In a private board meeting, I learned that my best friend is about to be laid off. My friend is in the process of buying a new house. How should I handle this situation?

Signed,

Worried For Her

Answer:

Dear Worried For Her:

This is an ethical question we have addressed another time from another employee who was in the know of a termination of a friend. In that case the employee, who sent the question, knew her friend was about to be fired and was about to go in debt for a new car. If she disclosed that the boss was interviewing someone to replace this friend, the friend might quit early and it could get back to her boss that she was betraying a confidence. In a similar way, you are facing the same problem–your friend is in the process of buying a new house and is about to be laid off. What do you think you should do? From the little you say, I assume that what you learned what revealed in confidence.

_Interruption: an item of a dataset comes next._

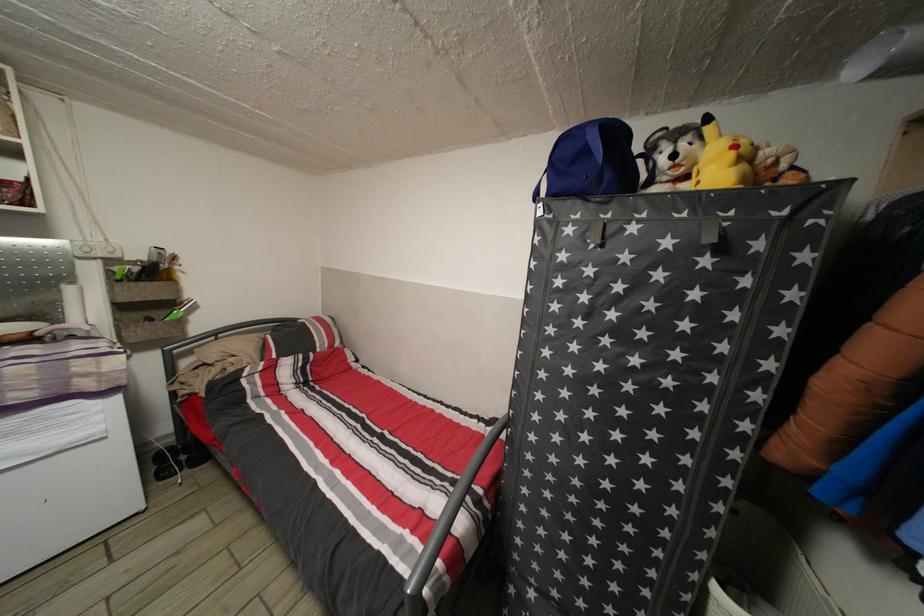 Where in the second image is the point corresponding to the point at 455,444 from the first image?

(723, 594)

If you hint to your friend, “maybe you should check with your boss to learn how stable is your job before you sign the papers of a new house”, surely your friend will suspect you know something she does not. And when the friend confronts the boss, undoubtedly he will suspect that what you learned at the board meeting had been disclosed–in Washington D.C. terms “had been leaked without the boss’s permission.”

Have you spoken with the boss, or whomever will be the bearer of bad news to your friend, to apprise her/him that this co-worker is in the process of buying a house, probably under the assumption that her job is secure? Once you put this ball in that individual’s hands, you have opened the door to the ethical dilemma you feel–wanting to help your friend and expecting the friend once she gets the bad news to confront you, “Did you know anything about this and if so why didn’t you warn me???” And because you know that friends do not lie to one another, you cannot say, “No, I had heard nothing.” The boss then should make her/his wishes known about what is ethically permissible for you to do or not do. Putting your self in other’s shoes, both a friend’s and your organization’s, is WEGO mindedness.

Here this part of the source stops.